- DVD cover
- Directed by: M. S. Ramesh
- Screenplay by: M. S. Ramesh R. Rajshekar
- Story by: M. S. Ramesh R. Rajshekar
- Produced by: H. C. Srinivasa
- Starring: Shiva Rajkumar; Lakshmi Rai; Hrishitaa Bhatt;
- Cinematography: Dasari Seenu
- Edited by: S. Manohar
- Music by: Gurukiran
- Production company: Shrinivasa Productions
- Release date: 29 July 2005;
- Running time: 144 minutes
- Country: India
- Language: Kannada

= Valmiki (2005 film) =

Valmiki is a 2005 Indian Kannada-language drama film directed by M.S. Ramesh, and written by R. Rajshekar. The film stars Shiva Rajkumar, Lakshmi Rai and Hrishitaa Bhatt.

==Plot==
Ram is an impulsive youngster but a good samaritan who despite being highly educated refuses to do any menial or low-pay jobs. He lives with his father, mother, two sisters and a younger brother. Aishwarya "Aishu" moves to their neighborhood and after initial clashes falls in love with Ram. However, he decides to only marry her after conducting his elder sister's marriage. He arranges her marriage with Ashok, a wealthy businessman who was helped by Ram at a crucial point. Ashok who is impressed by Ram also promises a job for him.

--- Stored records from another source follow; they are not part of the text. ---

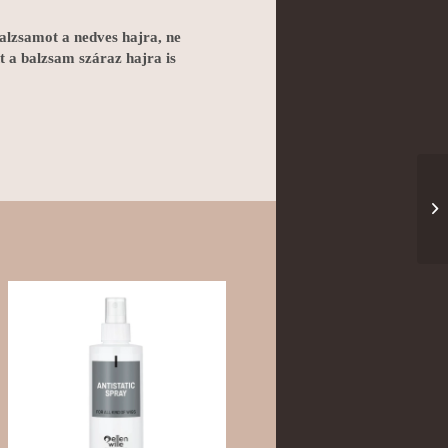
lzsamot a nedves hajra, ne
t a balzsam száraz hajra is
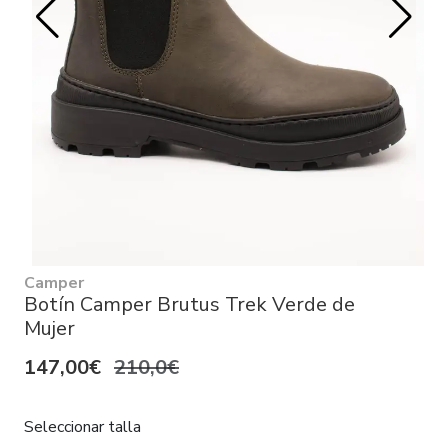
Camper
Botín Camper Brutus Trek Verde de
Mujer
147,00€
210,0€
Seleccionar talla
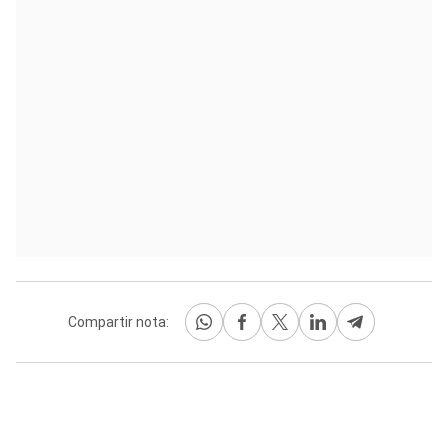
Compartir nota:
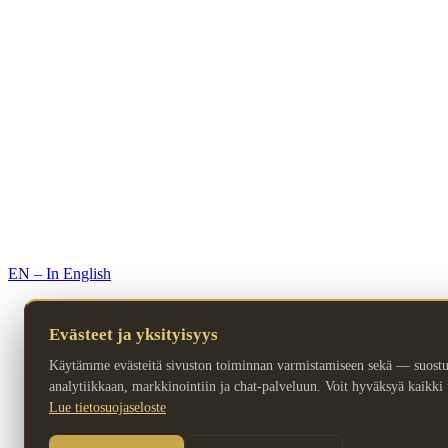
© 2026 Premium Resorts. Kaikki oikeudet pidätetään.
EN – In English
Evästeet ja yksityisyys
Käytämme evästeitä sivuston toiminnan varmistamiseen sekä — suost
analytiikkaan, markkinointiin ja chat-palveluun. Voit hyväksyä kaikki ta
Lue tietosuojaseloste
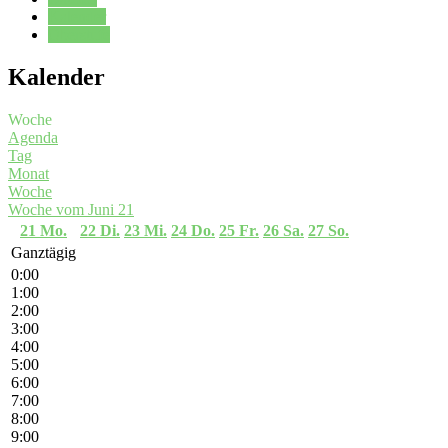
Kalender
Oberstufe
Kalender
Woche
Agenda
Tag
Monat
Woche
Woche vom Juni 21
21
Mo.
22
Di.
23
Mi.
24
Do.
25
Fr.
26
Sa.
27
So.
Ganztägig
0:00
1:00
2:00
3:00
4:00
5:00
6:00
7:00
8:00
9:00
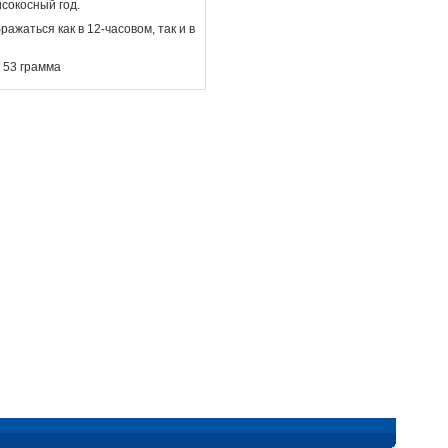
сокосный год.
ажаться как в 12-часовом, так и в
с 53 грамма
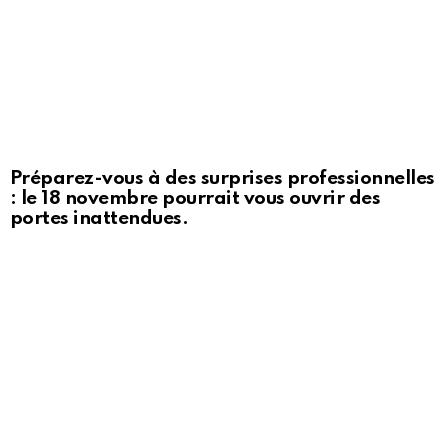
Préparez-vous à des surprises professionnelles
: le 18 novembre pourrait vous ouvrir des
portes inattendues.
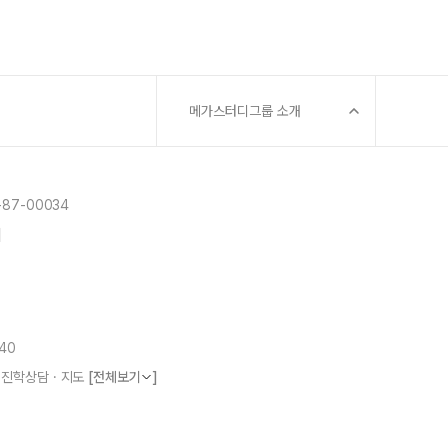
메가스터디그룹 소개
87-00034
]
840
, 진학상담 · 지도
[전체보기
]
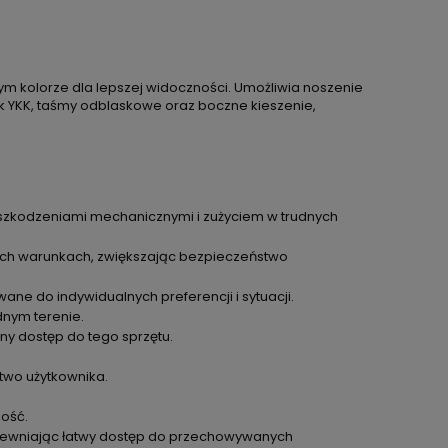
 kolorze dla lepszej widoczności. Umożliwia noszenie
k YKK, taśmy odblaskowe oraz boczne kieszenie,
uszkodzeniami mechanicznymi i zużyciem w trudnych
ych warunkach, zwiększając bezpieczeństwo
ane do indywidualnych preferencji i sytuacji.
dnym terenie.
y dostęp do tego sprzętu.
two użytkownika.
ność.
apewniając łatwy dostęp do przechowywanych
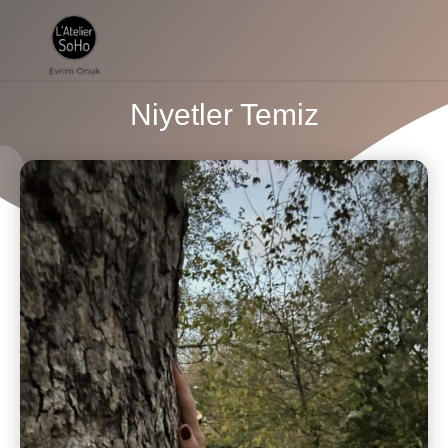
Niyetler Temiz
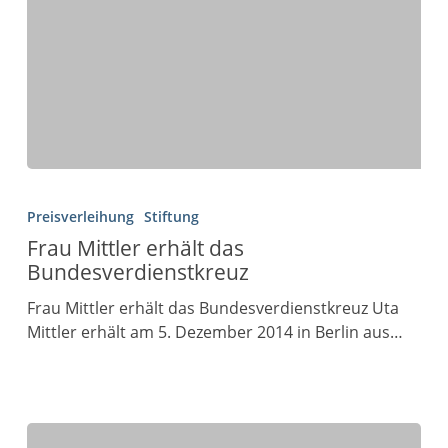
Preisverleihung
Stiftung
Frau Mittler erhält das
Bundesverdienstkreuz
Frau Mittler erhält das Bundesverdienstkreuz Uta
Mittler erhält am 5. Dezember 2014 in Berlin aus…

Ram's younger brother, Prakash, ends up killing, Kumar, an eve teaser after the latter tried to molest his sister. Ram who had early bashed up Kumar in the public for kissing his sister decides to take blame. He is, however, miraculously rescued by Criminal Lawyer Deshpande by proving that he is Bharamanna. Ram travels to a small village named Vyjayanthipura where he meets his mother, Mallavva, and fiancé Lakshmi. Deshpande reveals that Ram had lost his memory in the accident which caused him to be presumed dead. Lakshmi narrates the past events.

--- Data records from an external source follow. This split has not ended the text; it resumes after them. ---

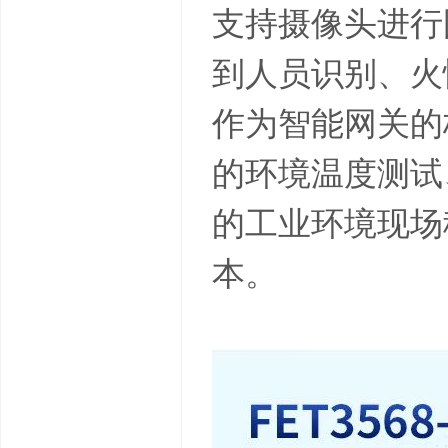
支持摄像头进行
到人员识别、火
作为智能网关的核
的环境温度测试
的工业环境现场
本。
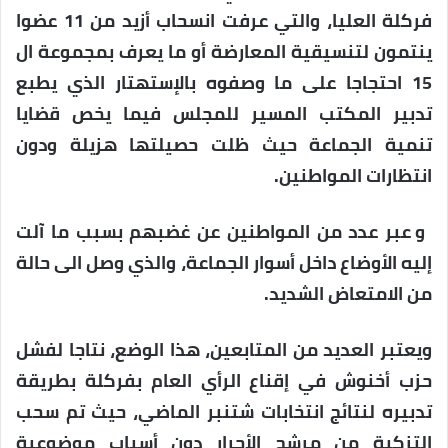
فركلة العليا، والتي عرفت انسحاب أزيد من 11 عضوا
ينتمون لتنسيقية المعارضة أو ما يعرف بمجموعة ال
15 احتجاجا على ما وصفوه بالإستهتار الذي يطبع
تدبير المكتب المسير للمجلس فيما يخص قضايا
تنمية الجماعة حيث ظلت حصيلتها هزيلة ودون
انتظارات المواطنين.
و عبر عدد من المواطنين عن غضبهم بسبب ما آلت
إليه الأوضاع داخل أسوار الجماعة،
والذي وصل الى حالة
من الامتعاض الشديد.
ويعتبر العديد من المتابعين، هذا الوضع، نتاجا لفشل
حزب أخنوش في إقناع الرأي العام بفركلة بطريقة
تدبيره لنتائج انتخابات شتنبر الماضي، حيث تم سحب
التزكية من مرشح الأحرار دون أسباب موضوعية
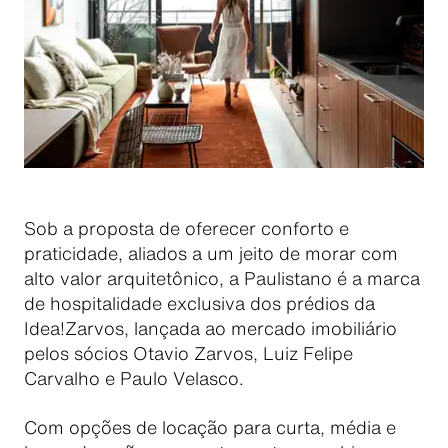
Sob a proposta de oferecer conforto e
praticidade, aliados a um jeito de morar com
alto valor arquitetônico, a Paulistano é a marca
de hospitalidade exclusiva dos prédios da
Idea!Zarvos, lançada ao mercado imobiliário
pelos sócios Otavio Zarvos, Luiz Felipe
Carvalho e Paulo Velasco.
Com opções de locação para curta, média e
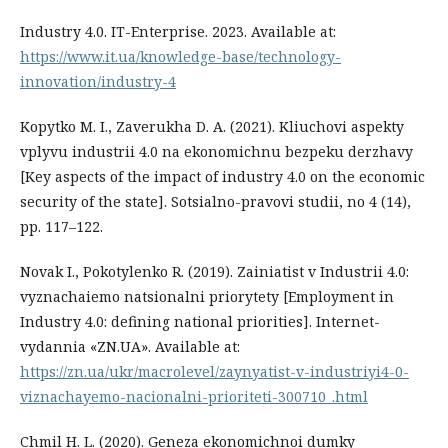
Industry 4.0. IT-Enterprise. 2023. Available at:
https://www.it.ua/knowledge-base/technology-
innovation/industry-4
Kopytko M. I., Zaverukha D. A. (2021). Kliuchovi aspekty
vplyvu industrii 4.0 na ekonomichnu bezpeku derzhavy
[Key aspects of the impact of industry 4.0 on the economic
security of the state]. Sotsialno-pravovi studii, no 4 (14),
pp. 117–122.
Novak I., Pokotylenko R. (2019). Zainiatist v Industrii 4.0:
vyznachaiemo natsionalni priorytety [Employment in
Industry 4.0: defining national priorities]. Internet-
vydannia «ZN.UA». Available at:
https://zn.ua/ukr/macrolevel/zaynyatist-v-industriyi4-0-
viznachayemo-nacionalni-prioriteti-300710_.html
Chmil H. L. (2020). Geneza ekonomichnoi dumky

Vyjayanthipura has 2 landlords - Desai and Bharamanna's father, Basavaraj Patil. Desai with the help of M. P. Bhallala, S. P and D. C. manages to evacuate poor villages from their home so as to establish a profitable agro industry. When Basavaraj Patil threatens to drag them to court, he is branded as a naxalite and is killed in a fake encounter conducted by S. P. on the orders of Bhallala. Bharamanna, leaving behind his studies, returns from the city and with the support of his mother, Deshpande and the villagers decide to contest against Bhallala in the upcoming Parliament elections and even manages to get a confession from the S. P. and D. C. causing Desai to send goons to kill him. This resulted in an injured Bharamanna falling into the nearby water body and with his body not discovered being presumed dead.

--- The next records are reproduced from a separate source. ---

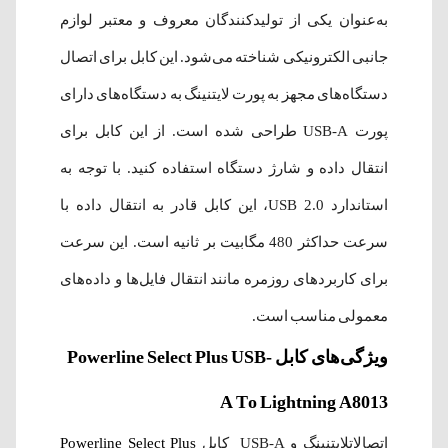
به‌عنوان یکی از تولیدکنندگان معروف و معتبر لوازم
جانبی الکترونیکی شناخته می‌شود. این کابل برای اتصال
دستگاه‌های مجهز به پورت لایتنینگ به دستگاه‌های دارای
پورت USB-A طراحی شده است. از این کابل برای
انتقال داده و شارژ دستگاه استفاده کنید. با توجه به
استاندارد USB 2.0، این کابل قادر به انتقال داده با
سرعت حداکثر 480 مگابیت بر ثانیه است. این سرعت
برای کاربردهای روزمره مانند انتقال فایل‌ها و داده‌های
معمولی مناسب است.
ویژگی‌های کابل Powerline Select Plus USB-
A To Lightning A8013
اتصالاتلایتنینگ و USB-A کابل
Powerline Select Plus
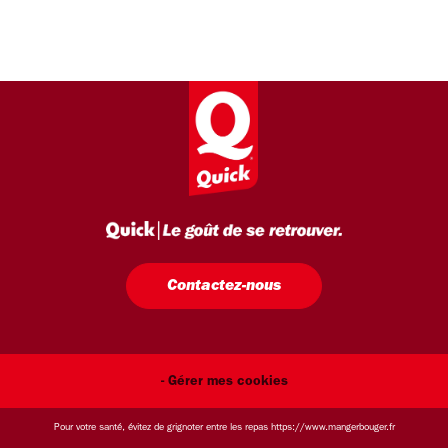
Contactez-nous
- Gérer mes cookies
Pour votre santé, évitez de grignoter entre les repas
https://www.mangerbouger.fr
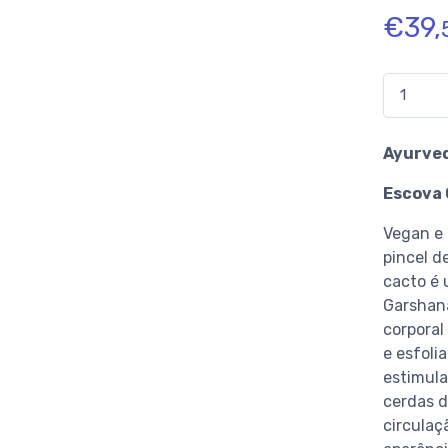
€
39,
Quantidad
Ayurved
Escova 
Vegan e 
pincel d
cacto é 
Garshana
corpora
e esfoli
estimul
cerdas d
circulaç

Desai, who discovers that the person in the village is Ram kidnaps his father and brutally bashes him in front of Ram so as to prove that Ram is not Bharamanna when Mallavva reveals that they are two different persons. Deshpande reveals that it was him who with the support of Ram's father organised this drama in order to crush the empire of Desai. Desai leaves threatening to trap Ram in the murder case of Kumar. Ram manages to make the D. C. and S. P. testify against Desai and Bhallala as approver witnesses. While travelling to the court they are attacked by Desai, Bhallala and their henchmen despite which Ram manages to defeat them. Desai and Bhallala are killed in the process. The film ends with Ram contemplating on whether to remain as Bharamanna after listening to the request of Mallavva.

==Cast==
- Shiva Rajkumar as Bharamanna / Ram
- Hrishitaa Bhatt as Aishwarya "Aishu"
- Lakshmi Rai as Lakshmi Deshpande
- Hema Chaudhary as Bharamanna's mother
- Srinivasa Murthy as Ram's father
- Rangayana Raghu as Ballanna
- Shobharaj as Desai
- Avinash as Adv. Deshpande
- Srinath as Basavaraj Patil

==Production==
The climax was filmed at Ghaati Subrahmanya. Five cars, a bus and ten motorbikes were used during the shoot.
== Soundtrack ==

Track list
| No. | Title | Singer(s) | Length |
|---|---|---|---|
| 1. | "Ale Ale" | Rajesh Krishnan | 4:02 |
| 2. | "Chumma Chumma" | Udit Narayan, K. S. Chithra | 4:11 |
| 3. | "Maduve" | Gurukiran, Lakshmi | 4:53 |
| 4. | "Marthanda Rupam" | S. P. Balasubrahmanyam | 5:06 |
| 5. | "Tala Tala Hudugi" | Gurukiran, Sangeetha | 4:13 |

==Reception==
Indiaglitz wrote "The film's insipid story and bad narration is the major villain of the film. The slow narration in the second half of the film does not inspire the viewers". B. S. Srivani of Deccan Herald commended the film for its "taut screenplay" but felt it "goes awry mid-way" and added that the viewer is left "dissatisfied of the end product". She commended the performances of Shobaraj and Rangayana Raghu; the former for his performance as the local don Desai that he plays to "chilling perfection" and the latter for delivering a "neat, flawless performance." She concluded praising the Dasari Seenu's cinematography, the "beautifully choreographed" action sequences and Gurukiran's music in the film.